What you produce should match the records below precisely, except that images are removed.
Top of EXERCISE DATA
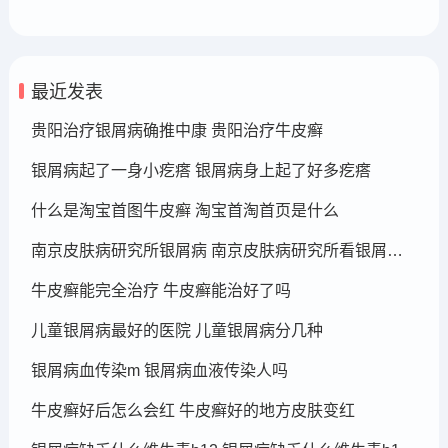
最近发表
贵阳治疗银屑病确推中康 贵阳治疗牛皮癣
银屑病起了一身小疙瘩 银屑病身上起了好多疙瘩
什么是淘宝首图牛皮癣 淘宝首淘首页是什么
南京皮肤病研究所银屑病 南京皮肤病研究所看银屑病哪个医生厉害
牛皮癣能完全治疗 牛皮癣能治好了吗
儿童银屑病最好的医院 儿童银屑病分几种
银屑病血传染m 银屑病血液传染人吗
牛皮癣好后怎么会红 牛皮癣好的地方皮肤变红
Bottom of EXERCISE DATA
RESPONSE FOR THIS EXERCISE
最近发表
贵阳治疗银屑病确推中康 贵阳治疗牛皮癣
银屑病起了一身小疙瘩 银屑病身上起了好多疙瘩
什么是淘宝首图牛皮癣 淘宝首淘首页是什么
南京皮肤病研究所银屑病 南京皮肤病研究所看银屑病哪个医生厉害
牛皮癣能完全治疗 牛皮癣能治好了吗
儿童银屑病最好的医院 儿童银屑病分几种
银屑病血传染m 银屑病血液传染人吗
牛皮癣好后怎么会红 牛皮癣好的地方皮肤变红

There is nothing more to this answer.